¿Por qué será que para muchos hijos de Dios su vida devocional se ha convertido en un estéril desierto del que no sacan más que arena? ¿Por qué será que pareciera no bastar con leer la Biblia y orar para mantener sus vidas con la frescura que Cristo promete?
Son conceptos que hacen a lo que Cristo vino a darnos, conceptos que deberían verse en la vida cotidiana de los hijos de Dios como bocanadas de aire fresco en medio del ruido y el trajinar incesante de sus vidas. ¿Acaso Cristo no prometió una vida abundante y ríos de agua viva corriendo por el interior de los suyos? Por eso creo que la pregunta es pertinente ¿Por qué muchos no viven esa realidad? ¿A quién debemos culpar de no ver esa realidad en nuestro andar diario?
Creo que todo tiene que ver con la pregunta que abre esta reflexión y apunta a nuestra vida devocional. En tren de ser sistemáticos y de no olvidarnos aquello que es indispensable para la vida de cualquier creyente, es decir su cuota de oración y lectura bíblica, hemos llegado al punto de hacer de nuestra vida devocional una más de las rutinas que componen nuestro día.
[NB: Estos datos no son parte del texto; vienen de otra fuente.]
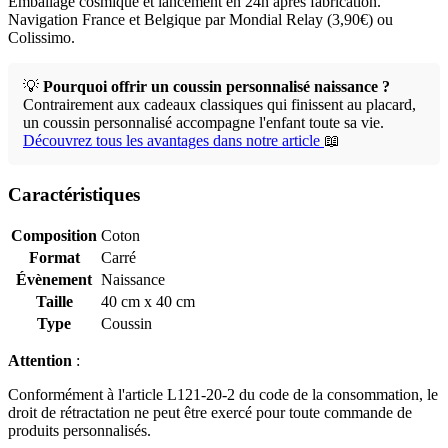
Emballage cosmique et lancement en 24h après fabrication.
Navigation France et Belgique par Mondial Relay (3,90€) ou
Colissimo.
💡
Pourquoi offrir un coussin personnalisé naissance ?
Contrairement aux cadeaux classiques qui finissent au placard,
un coussin personnalisé accompagne l'enfant toute sa vie.
Découvrez tous les avantages dans notre article
📖
Caractéristiques
Composition
Coton
Format
Carré
Évènement
Naissance
Taille
40 cm x 40 cm
Type
Coussin
Attention
:
Conformément à l'article L121-20-2 du code de la consommation, le
droit de rétractation ne peut être exercé pour toute commande de
produits personnalisés.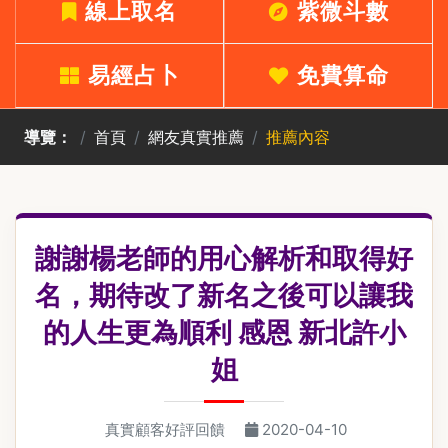
線上取名
紫微斗數
易經占卜
免費算命
導覽：
首頁
網友真實推薦
推薦內容
謝謝楊老師的用心解析和取得好
名，期待改了新名之後可以讓我
的人生更為順利 感恩 新北許小
姐
真實顧客好評回饋
2020-04-10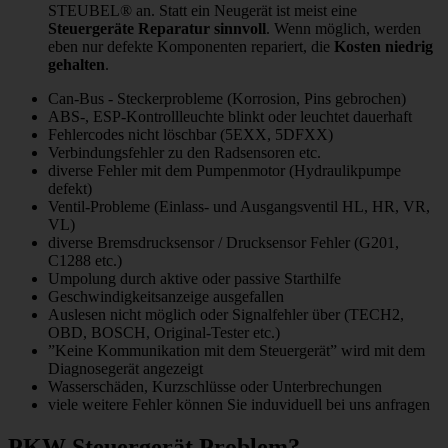
STEUBEL® an. Statt ein Neugerät ist meist eine
Steuergeräte Reparatur sinnvoll
. Wenn möglich, werden
eben nur defekte Komponenten repariert, die
Kosten niedrig
gehalten
.
Can-Bus - Steckerprobleme (Korrosion, Pins gebrochen)
ABS-, ESP-Kontrollleuchte blinkt oder leuchtet dauerhaft
Fehlercodes nicht löschbar (5EXX, 5DFXX)
Verbindungsfehler zu den Radsensoren etc.
diverse Fehler mit dem Pumpenmotor (Hydraulikpumpe
defekt)
Ventil-Probleme (Einlass- und Ausgangsventil HL, HR, VR,
VL)
diverse Bremsdrucksensor / Drucksensor Fehler (G201,
C1288 etc.)
Umpolung durch aktive oder passive Starthilfe
Geschwindigkeitsanzeige ausgefallen
Auslesen nicht möglich oder Signalfehler über (TECH2,
OBD, BOSCH, Original-Tester etc.)
”Keine Kommunikation mit dem Steuergerät” wird mit dem
Diagnosegerät angezeigt
Wasserschäden, Kurzschlüsse oder Unterbrechungen
viele weitere Fehler können Sie induviduell bei uns anfragen
PKW Steuergerät Problem?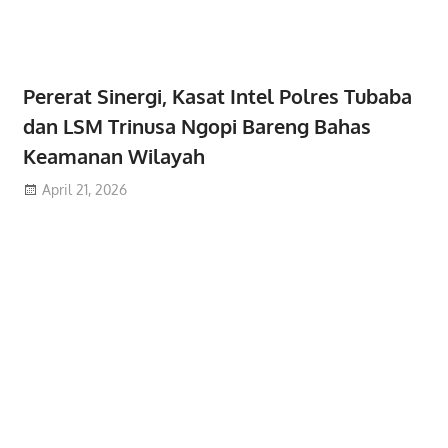
Pererat Sinergi, Kasat Intel Polres Tubaba
dan LSM Trinusa Ngopi Bareng Bahas
Keamanan Wilayah
April 21, 2026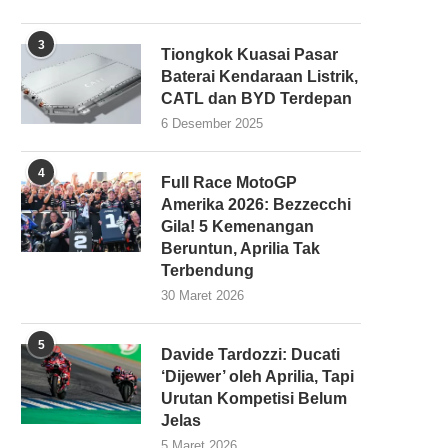
3
Tiongkok Kuasai Pasar
Baterai Kendaraan Listrik,
CATL dan BYD Terdepan
6 Desember 2025
4
Full Race MotoGP
Amerika 2026: Bezzecchi
Gila! 5 Kemenangan
Beruntun, Aprilia Tak
Terbendung
30 Maret 2026
5
Davide Tardozzi: Ducati
‘Dijewer’ oleh Aprilia, Tapi
Urutan Kompetisi Belum
Jelas
5 Maret 2026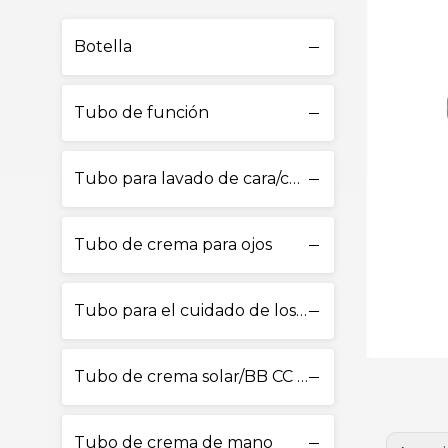
Botella
Tubo de función
Tubo para lavado de cara/cuidado de la piel
Tubo de crema para ojos
Tubo para el cuidado de los labios
Tubo de crema solar/BB CC Cream
Tubo de crema de mano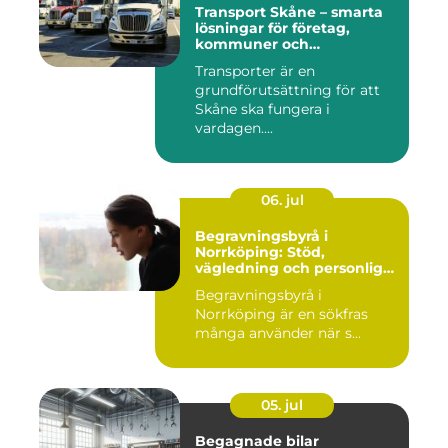
Transport Skåne – smarta
lösningar för företag,
kommuner och
privatpersoner
Transporter är en
grundförutsättning för att
Skåne ska fungera i
vardagen....
06. jul
Begravningsbyrå i
Norrköping: Stöd,
vägledning och personliga
avsked
Begravningsbyrå i
Norrköping är en sökfras
många använder när s...
05. jul
Begagnade bilar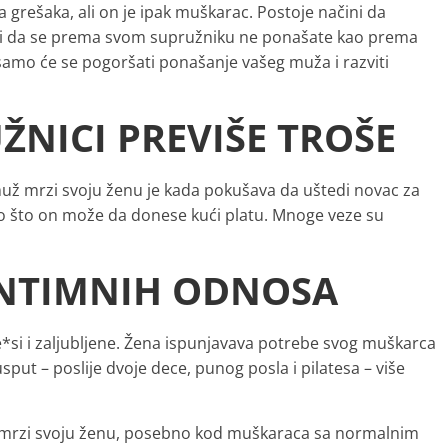
grešaka, ali on je ipak muškarac. Postoje načini da
 ili da se prema svom supružniku ne ponašate kao prema
 samo će se pogoršati ponašanje vašeg muža i razviti
UŽNICI PREVIŠE TROŠE
 muž mrzi svoju ženu je kada pokušava da uštedi novac za
go što on može da donese kući platu. Mnoge veze su
INTIMNIH ODNOSA
e*si i zaljubljene. Žena ispunjavava potrebe svog muškarca
sput – poslije dvoje dece, punog posla i pilatesa – više
mrzi svoju ženu, posebno kod muškaraca sa normalnim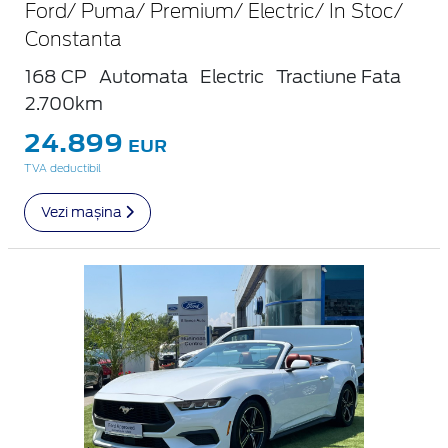
Ford/ Puma/ Premium/ Electric/ In Stoc/
Constanta
168 CP
Automata
Electric
Tractiune Fata
2.700km
24.899
EUR
TVA deductibil
Vezi mașina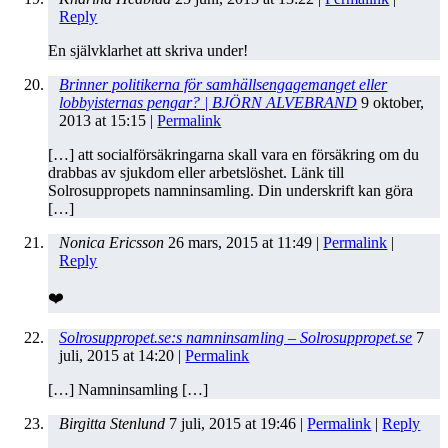
Reply
En självklarhet att skriva under!
Brinner politikerna för samhällsengagemanget eller
lobbyisternas pengar? | BJÖRN ALVEBRAND
9 oktober,
2013
at
15:15
|
Permalink
[…] att socialförsäkringarna skall vara en försäkring om du
drabbas av sjukdom eller arbetslöshet. Länk till
Solrosuppropets namninsamling. Din underskrift kan göra
[…]
Nonica Ericsson
26 mars, 2015
at
11:49
|
Permalink
|
Reply
❤️
Solrosuppropet.se:s namninsamling – Solrosuppropet.se
7
juli, 2015
at
14:20
|
Permalink
[…] Namninsamling […]
Birgitta Stenlund
7 juli, 2015
at
19:46
|
Permalink
|
Reply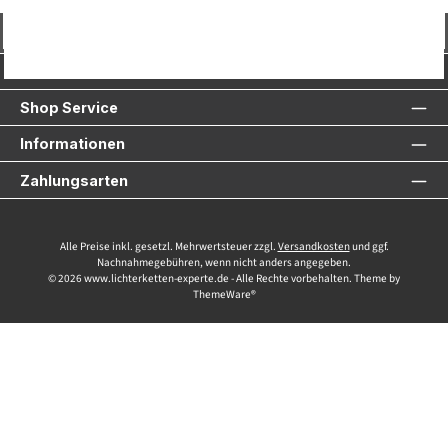
Vertrag widerrufen
Service-Hotline
Shop Service
Informationen
Zahlungsarten
Alle Preise inkl. gesetzl. Mehrwertsteuer zzgl.
Versandkosten
und ggf.
Nachnahmegebühren, wenn nicht anders angegeben.
© 2026 www.lichterketten-experte.de - Alle Rechte vorbehalten. Theme by
ThemeWare®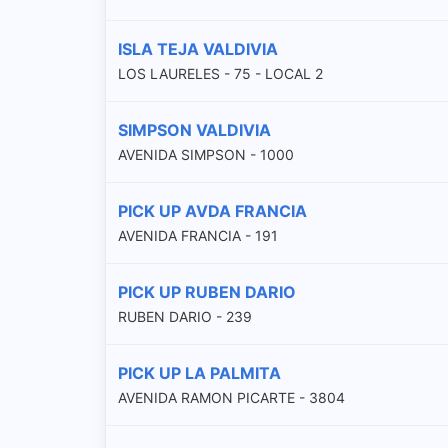
ISLA TEJA VALDIVIA
LOS LAURELES - 75 - LOCAL 2
SIMPSON VALDIVIA
AVENIDA SIMPSON - 1000
PICK UP AVDA FRANCIA
AVENIDA FRANCIA - 191
PICK UP RUBEN DARIO
RUBEN DARIO - 239
PICK UP LA PALMITA
AVENIDA RAMON PICARTE - 3804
No digo que esté más tener algún sistema, pero si todo se resume a eso, no nos extrañemos de ver tan pobres resultados en nosotros y en muchos de los que se llaman creyentes.
Muchas veces de manera somnolienta, nos levantamos, agarramos nuestra Biblia y paseamos nuestros ojos por conceptos que no masticamos lo suficiente y por historias que no nos parecen relevantes a nuestra realidad hoy. Cerramos la Biblia, hacemos una oración un tanto difusa tocante a muchos temas o a ninguno y después nos vamos a nuestro diario trajín. ¿Es eso una rutina que puede fortalecer las manos caídas y las rodillas paralizadas? ¿Esa es la fuente de la que bebemos para estar equipados, frescos y vigorosos el resto del día?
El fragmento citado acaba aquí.